Saved entries:
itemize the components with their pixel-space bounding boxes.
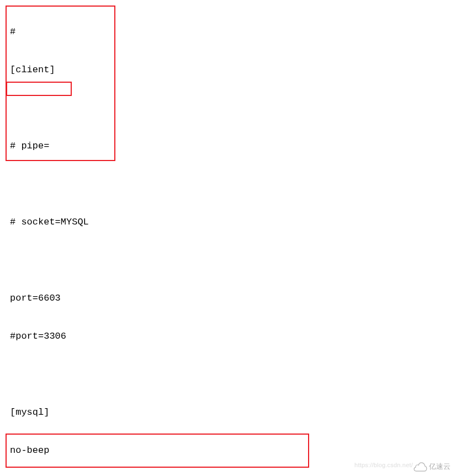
watermark-logo: 亿速云 [413,460,450,473]
config-line: [client] [10,63,456,76]
config-line: port=6603 [10,292,456,304]
watermark-url: https://blog.csdn.net/ [354,459,413,472]
config-line: # socket=MYSQL [10,216,456,228]
config-line: [mysql] [10,406,456,419]
config-line [10,368,456,381]
config-line: # [10,25,456,38]
config-line: no-beep [10,444,456,457]
watermark-brand: 亿速云 [429,460,450,473]
config-line [10,254,456,266]
config-line [10,178,456,190]
config-file-content: # [client] # pipe= # socket=MYSQL port=6… [0,0,456,476]
config-line [10,101,456,114]
cloud-icon [413,462,428,472]
config-line: #port=3306 [10,330,456,343]
config-line: # pipe= [10,140,456,152]
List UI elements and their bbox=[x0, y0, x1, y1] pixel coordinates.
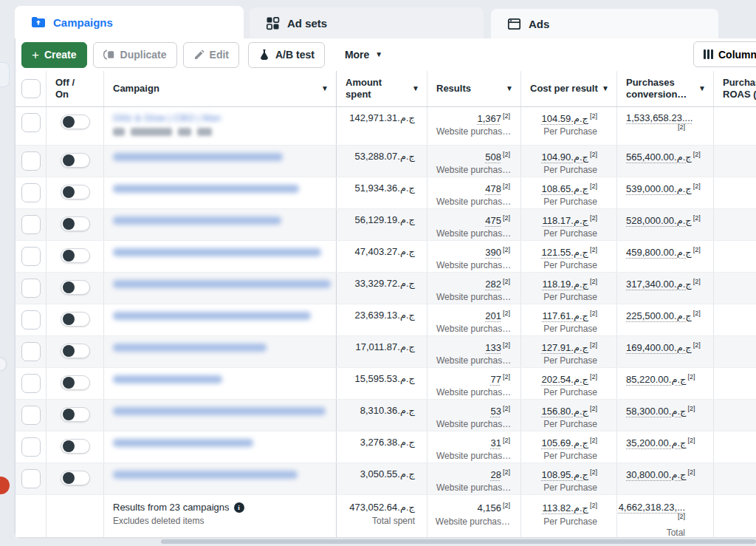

— Task instructions —
Each line above should be written out again exactly, without any image.

— Exercise solution —
itemize the components with their pixel-space bounding boxes.
watermark-logo: 亿速云 [413,460,450,473]
config-line: [client] [10,63,456,76]
config-line: port=6603 [10,292,456,304]
watermark-url: https://blog.csdn.net/ [354,459,413,472]
config-line: # socket=MYSQL [10,216,456,228]
config-line: [mysql] [10,406,456,419]
config-line [10,368,456,381]
config-line: # [10,25,456,38]
config-line: no-beep [10,444,456,457]
watermark-brand: 亿速云 [429,460,450,473]
config-line [10,254,456,266]
config-line [10,178,456,190]
config-file-content: # [client] # pipe= # socket=MYSQL port=6… [0,0,456,476]
config-line [10,101,456,114]
cloud-icon [413,462,428,472]
config-line: #port=3306 [10,330,456,343]
config-line: # pipe= [10,140,456,152]
List UI elements and their bbox=[x0, y0, x1, y1] pixel coordinates.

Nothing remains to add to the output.